Copy out the entries below exactly as they stand, but only from the line containing "работает по прямым" through the line containing "8-800-777-08-39".
───── Data for the task ─────
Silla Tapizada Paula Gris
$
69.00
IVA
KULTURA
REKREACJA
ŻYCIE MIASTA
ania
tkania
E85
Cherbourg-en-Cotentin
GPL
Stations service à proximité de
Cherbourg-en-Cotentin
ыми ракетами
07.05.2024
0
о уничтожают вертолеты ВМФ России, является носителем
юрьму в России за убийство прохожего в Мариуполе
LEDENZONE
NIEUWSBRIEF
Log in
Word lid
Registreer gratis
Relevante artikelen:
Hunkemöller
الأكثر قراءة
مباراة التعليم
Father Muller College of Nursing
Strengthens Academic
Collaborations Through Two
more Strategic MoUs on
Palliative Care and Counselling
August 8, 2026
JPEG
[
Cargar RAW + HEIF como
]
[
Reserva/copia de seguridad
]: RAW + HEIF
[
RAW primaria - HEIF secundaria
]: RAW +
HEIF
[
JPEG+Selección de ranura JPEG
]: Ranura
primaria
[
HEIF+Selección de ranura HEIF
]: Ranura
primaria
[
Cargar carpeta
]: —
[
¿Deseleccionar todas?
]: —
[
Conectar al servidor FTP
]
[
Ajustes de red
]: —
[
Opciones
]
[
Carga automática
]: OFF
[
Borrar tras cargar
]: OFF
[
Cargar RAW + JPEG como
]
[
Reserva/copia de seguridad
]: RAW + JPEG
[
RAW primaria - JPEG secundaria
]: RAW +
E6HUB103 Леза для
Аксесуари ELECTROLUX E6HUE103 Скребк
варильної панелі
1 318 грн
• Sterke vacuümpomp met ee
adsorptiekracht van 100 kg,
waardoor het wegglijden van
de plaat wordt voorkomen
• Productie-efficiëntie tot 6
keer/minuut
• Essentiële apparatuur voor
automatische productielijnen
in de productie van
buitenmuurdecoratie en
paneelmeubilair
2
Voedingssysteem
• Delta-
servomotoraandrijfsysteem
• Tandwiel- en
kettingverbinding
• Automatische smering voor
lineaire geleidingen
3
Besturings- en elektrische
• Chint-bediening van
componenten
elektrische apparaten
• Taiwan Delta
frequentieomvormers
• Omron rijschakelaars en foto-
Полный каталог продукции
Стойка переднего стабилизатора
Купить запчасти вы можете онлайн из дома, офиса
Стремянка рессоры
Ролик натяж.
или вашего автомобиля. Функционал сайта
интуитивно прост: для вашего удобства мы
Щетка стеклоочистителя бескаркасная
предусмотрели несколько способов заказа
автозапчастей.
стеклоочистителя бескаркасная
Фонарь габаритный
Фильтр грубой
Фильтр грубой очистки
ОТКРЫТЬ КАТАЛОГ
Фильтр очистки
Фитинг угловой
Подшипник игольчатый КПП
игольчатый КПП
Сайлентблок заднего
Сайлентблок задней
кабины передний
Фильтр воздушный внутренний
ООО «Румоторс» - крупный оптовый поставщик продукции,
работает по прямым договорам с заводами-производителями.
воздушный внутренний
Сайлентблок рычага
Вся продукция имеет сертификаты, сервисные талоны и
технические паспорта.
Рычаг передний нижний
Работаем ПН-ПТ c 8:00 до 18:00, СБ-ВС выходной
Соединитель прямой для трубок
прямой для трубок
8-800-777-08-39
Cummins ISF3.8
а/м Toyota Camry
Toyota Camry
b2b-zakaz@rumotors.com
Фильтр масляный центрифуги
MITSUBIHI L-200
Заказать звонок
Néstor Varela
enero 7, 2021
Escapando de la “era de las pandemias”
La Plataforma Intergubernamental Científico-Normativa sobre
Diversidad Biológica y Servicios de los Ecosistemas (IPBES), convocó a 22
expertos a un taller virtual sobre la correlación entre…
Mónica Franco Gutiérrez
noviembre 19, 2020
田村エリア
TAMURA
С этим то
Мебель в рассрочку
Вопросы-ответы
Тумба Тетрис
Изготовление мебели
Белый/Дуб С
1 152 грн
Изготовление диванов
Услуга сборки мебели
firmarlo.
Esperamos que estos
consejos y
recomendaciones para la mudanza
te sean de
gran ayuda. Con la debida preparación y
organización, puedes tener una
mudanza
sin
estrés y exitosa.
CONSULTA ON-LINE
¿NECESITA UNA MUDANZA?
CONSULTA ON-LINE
─────
| Solution for this task |
работает по прямым договорам с заводами-производителями.
воздушный внутренний
Сайлентблок рычага
Вся продукция имеет сертификаты, сервисные талоны и
технические паспорта.
Рычаг передний нижний
Работаем ПН-ПТ c 8:00 до 18:00, СБ-ВС выходной
Соединитель прямой для трубок
прямой для трубок
8-800-777-08-39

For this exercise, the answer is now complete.